§ **Instructions for the task**
Search the records for "Sustainable" and copy each line that holds it.

§ **Source material**
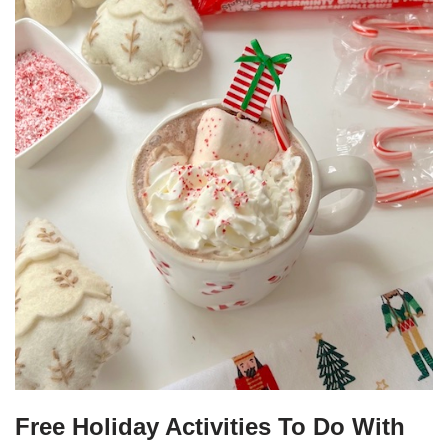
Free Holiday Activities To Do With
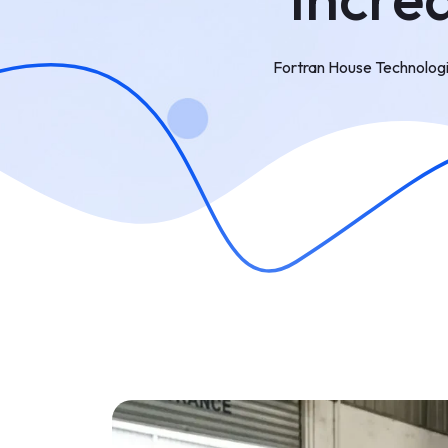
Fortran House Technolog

...

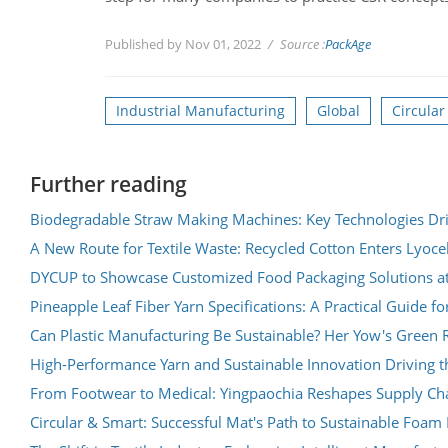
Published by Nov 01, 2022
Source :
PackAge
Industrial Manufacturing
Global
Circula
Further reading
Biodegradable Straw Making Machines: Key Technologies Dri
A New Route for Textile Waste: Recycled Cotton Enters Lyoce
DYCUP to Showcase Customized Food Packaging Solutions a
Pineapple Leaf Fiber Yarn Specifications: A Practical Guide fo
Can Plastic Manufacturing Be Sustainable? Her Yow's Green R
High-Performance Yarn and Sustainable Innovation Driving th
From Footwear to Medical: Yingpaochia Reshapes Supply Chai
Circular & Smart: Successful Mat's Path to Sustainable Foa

§ **Expected answer**
Can Plastic Manufacturing Be Sustainable? Her Yow's Green R
High-Performance Yarn and Sustainable Innovation Driving th
Circular & Smart: Successful Mat's Path to Sustainable Foa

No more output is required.